Question: I would like to ask the same question, displaced a little. Do you think that you are obliged to deal with repetition, with such an amount of information in each frame and each one between two frames? Do you think, as in the last part of T-WO-MEN, you are obliged to deal with repetition?
Nekes: We don't yet know the spectator's proficiency. There might be subjective limitations in perception, but as far as I see it, we are still far, far away from reaching the frontiers. I worked in this direction because my organ of perception, the eye, was offended, was bored by not having to work in other films. Its capacity needed to be exploited, some effort, some work to do. This visual perception was buried in other films by the transportation of literature. In perceiving vibrating films, most of the problems are probably caused by our expectations. As for the technique of looking, one can be a bit more tired in the beginning, but that's fine, that is a condition related to everything that needs concentration. If one is getting weary one normally tries to concentrate on the pictures by closing the eyelid a bit, for better focusing. I found out that this is wrong. It's much easier to leave the eyes wide open and just let the pictures stream into your brain. What can be seen? That is a very relevant question. I think that training improves perception. You see, when Jum-Jum was first shown in'67 nearly
everybody told us that it was too quick, too stroboscopic. And at that time it was very quick for me, too. But this was refreshing for me. By now one is used to the speed, and even one kine is already a long time unit. Possibly television with its 625 lines will bring another acceleration. What happened with T-WO-MEN was that I approached some frontiers of cinematographic language by using the camera in a special way, but I realized that the standard camera was inappropriate for my purposes. Being at the frontier, I had to work with an older medium, photography, because I shot the frames like photos, combining them to the film. Similar processes occur in every medium; you have to go very far back if you want to progress. In television the most advanced programs are the movies. Television isn't yet using its own possibilities. By possibilities I mean the transportation of television information, the flow of pictures with electronic speed. Perhaps T-WOMEN parts 2 and 5 could have been produced much more adequately on video. By the way, there is no frame repeated in these parts. I achieved manually the same as what I could have achieved with the most perfect set
up of electronic equipment. My handwork has the charm of inaccuracy. For television dramaturgy it was an immense step in the '30s when they first shot a scene with one camera for each angle. Even now we know from our daily TV programs these three to five camera changes. My scenes could have been realized with a cluster of cameras which were programmed, with the finished film coming out of the programmed mixing-board. To describe the development once more: it started with one camera for all scenes, with the editing done afterwards; then, for example, three cameras for a scene with the editing done on the mixing board; then the last step in this line is doing the editing before shooting, by making a computer program for the change from one camera to the other; every camera records only a specific number of frames or single frames. To put it more succinctly: from one camera for a whole film to one camera for every single frame. Nowadays this sort of work in film is done by the special effects section in the laboratory, but this amount of work couldn't be done in the labs. They couldn't cope with it. The electronic medium is especially suitable for such possibilities. As for my work, I regret that there are no video research centers where one could explore such possibilities. But I think this development for video is just a question of time. The future filmmaker will make programs for camera setups. Animated filmmaking has already started to become computerized.

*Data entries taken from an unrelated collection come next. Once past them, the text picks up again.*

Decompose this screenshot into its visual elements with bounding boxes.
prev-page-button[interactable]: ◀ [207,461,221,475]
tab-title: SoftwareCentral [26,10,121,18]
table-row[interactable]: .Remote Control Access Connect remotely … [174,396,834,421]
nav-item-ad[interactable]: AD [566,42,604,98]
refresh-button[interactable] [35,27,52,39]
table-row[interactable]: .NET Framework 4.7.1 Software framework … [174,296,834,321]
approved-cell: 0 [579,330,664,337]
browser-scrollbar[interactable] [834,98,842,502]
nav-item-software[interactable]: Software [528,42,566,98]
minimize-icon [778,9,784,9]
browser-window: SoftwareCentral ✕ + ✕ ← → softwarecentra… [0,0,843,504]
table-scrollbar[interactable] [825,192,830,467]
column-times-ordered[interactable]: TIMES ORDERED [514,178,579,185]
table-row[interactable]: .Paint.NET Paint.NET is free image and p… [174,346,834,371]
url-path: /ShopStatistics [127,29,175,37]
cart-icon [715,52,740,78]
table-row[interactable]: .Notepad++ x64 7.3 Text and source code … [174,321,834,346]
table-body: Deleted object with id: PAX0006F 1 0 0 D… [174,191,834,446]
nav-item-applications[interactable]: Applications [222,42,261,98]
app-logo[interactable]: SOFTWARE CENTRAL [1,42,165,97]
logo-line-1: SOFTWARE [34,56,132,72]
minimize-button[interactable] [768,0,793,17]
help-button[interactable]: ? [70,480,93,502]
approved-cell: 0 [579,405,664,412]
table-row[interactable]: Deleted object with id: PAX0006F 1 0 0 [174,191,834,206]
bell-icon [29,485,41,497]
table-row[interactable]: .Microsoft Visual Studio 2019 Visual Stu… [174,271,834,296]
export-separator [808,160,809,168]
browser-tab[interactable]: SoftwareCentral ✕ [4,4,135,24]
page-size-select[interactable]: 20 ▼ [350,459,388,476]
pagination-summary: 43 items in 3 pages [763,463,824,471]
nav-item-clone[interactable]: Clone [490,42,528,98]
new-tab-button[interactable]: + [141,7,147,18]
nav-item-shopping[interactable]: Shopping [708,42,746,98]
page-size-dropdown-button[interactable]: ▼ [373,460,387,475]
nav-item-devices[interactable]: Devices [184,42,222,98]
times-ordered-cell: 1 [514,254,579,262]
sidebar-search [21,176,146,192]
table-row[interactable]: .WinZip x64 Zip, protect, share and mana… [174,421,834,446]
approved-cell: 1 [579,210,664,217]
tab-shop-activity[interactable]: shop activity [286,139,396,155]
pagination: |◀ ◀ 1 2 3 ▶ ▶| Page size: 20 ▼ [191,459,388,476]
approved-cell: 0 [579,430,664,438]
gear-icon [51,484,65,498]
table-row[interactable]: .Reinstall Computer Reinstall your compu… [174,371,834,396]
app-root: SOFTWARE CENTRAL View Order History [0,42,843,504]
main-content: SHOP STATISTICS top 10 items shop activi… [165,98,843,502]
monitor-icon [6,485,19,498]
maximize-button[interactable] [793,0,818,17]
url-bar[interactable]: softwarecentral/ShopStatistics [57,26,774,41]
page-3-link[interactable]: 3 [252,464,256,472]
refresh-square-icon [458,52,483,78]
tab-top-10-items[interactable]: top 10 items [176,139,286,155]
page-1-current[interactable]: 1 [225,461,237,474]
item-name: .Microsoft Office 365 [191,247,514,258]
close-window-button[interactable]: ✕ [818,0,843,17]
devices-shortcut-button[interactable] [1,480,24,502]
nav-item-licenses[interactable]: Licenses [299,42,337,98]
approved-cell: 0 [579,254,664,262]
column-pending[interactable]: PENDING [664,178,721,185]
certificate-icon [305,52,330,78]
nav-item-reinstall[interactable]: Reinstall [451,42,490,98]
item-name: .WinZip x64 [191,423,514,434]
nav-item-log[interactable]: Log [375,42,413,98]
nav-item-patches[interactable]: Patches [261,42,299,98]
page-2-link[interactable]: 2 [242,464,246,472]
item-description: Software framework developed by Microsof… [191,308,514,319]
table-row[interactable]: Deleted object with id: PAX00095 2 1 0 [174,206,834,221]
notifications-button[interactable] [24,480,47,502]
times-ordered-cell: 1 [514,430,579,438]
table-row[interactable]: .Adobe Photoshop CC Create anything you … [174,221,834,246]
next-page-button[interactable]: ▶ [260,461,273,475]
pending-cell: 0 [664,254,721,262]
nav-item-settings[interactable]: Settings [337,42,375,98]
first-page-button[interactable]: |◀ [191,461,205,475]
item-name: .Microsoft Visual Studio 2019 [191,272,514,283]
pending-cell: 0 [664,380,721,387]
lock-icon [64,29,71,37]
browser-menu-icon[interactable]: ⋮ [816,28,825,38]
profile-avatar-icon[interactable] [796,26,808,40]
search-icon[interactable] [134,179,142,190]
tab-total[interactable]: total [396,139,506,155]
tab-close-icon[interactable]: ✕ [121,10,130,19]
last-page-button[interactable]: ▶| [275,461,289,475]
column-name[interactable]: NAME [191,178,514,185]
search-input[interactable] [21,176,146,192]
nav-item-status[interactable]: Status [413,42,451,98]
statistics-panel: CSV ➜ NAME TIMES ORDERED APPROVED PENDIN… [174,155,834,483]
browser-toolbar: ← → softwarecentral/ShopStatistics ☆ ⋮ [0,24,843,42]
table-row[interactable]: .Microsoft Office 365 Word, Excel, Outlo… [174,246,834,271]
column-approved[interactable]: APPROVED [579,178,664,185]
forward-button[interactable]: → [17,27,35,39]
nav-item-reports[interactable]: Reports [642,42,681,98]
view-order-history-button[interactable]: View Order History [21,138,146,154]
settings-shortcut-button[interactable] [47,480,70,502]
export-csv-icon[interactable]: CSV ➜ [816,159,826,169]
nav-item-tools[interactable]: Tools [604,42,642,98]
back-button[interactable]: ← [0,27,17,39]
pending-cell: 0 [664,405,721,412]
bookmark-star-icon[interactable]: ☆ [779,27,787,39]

Question: Are the number of different levels that you see within a film infinite, or do you think that at one time people couldn't perceive Jum-Jum and now they are perceiving it because they are trained to it?

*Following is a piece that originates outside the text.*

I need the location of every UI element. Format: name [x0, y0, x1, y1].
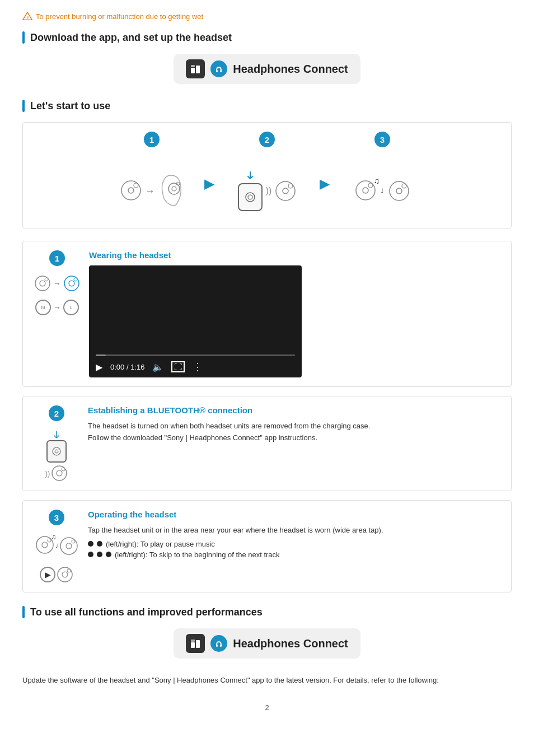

Nekes: I said that the ability to see has a lot to do with expectations. Because it was too new to some people, they were afraid, they didn't want to see it, they couldn't find a story in it. If you show such films to children, who aren't yet so distorted by culture, it is much easier for them. When I showed Spacecut, there was a three-year old girl, who was in a cinema for the first time in her life; after she had looked interested for a long while she asked her parents, "Isn't that where we were in Denmark on vacation?" After another while she found the folding chairs in the cinema more interesting. They were newer to her. So I think the difficulties result mainly from psychological reasons, but not from the actual difficulty of seeing what's on the screen. Referring to the question of the number of different levels: if they can be infinite, I would say yes, but this is a theoretical answer. For the first film of Diwan, which was called Sun-A-Mul which means in Gaelic "the land washed out by the sun" and which is the name of the small isle of the Outer Hebrides where I shot this film, I wanted to wash out the house with the people, the sand, grass, and sky, the recognizable image by light, by the number of levels, of superimpositions. I ended up with 16 different levels, but still you see a beautifully recognizable picture. I had to finish with this number, because film is not made to be run through a camera that often. The emulsion loosens, and because of this you have a lot of tiny particles in the camera that might, by scratching, destroy the images. I was also anxious because I'm doing everything myself in the camera and not in the lab, There one would be able to copy a number of films on one film and so on, till an infinite number or until one has reached white light from the additions. Or, because there are two ways of superimposing pictures with each other, the additive method and the substractive method, till the picture is black: or the combination of the two printing methods,
Question: Isn't there a limitation on how much time the brain needs to receive an image?
Nekes: That is the speed of the light and the speed of the brain, but I guess that our brains work so much more quickly than the slow projector that we can forget it. A more important factor is that you need hours to see a projected taboo word, compared to the time that you need if you see something that you want to see, like your boyfriend,
Question: The idea that I'm extremely exhausted, is that psychological?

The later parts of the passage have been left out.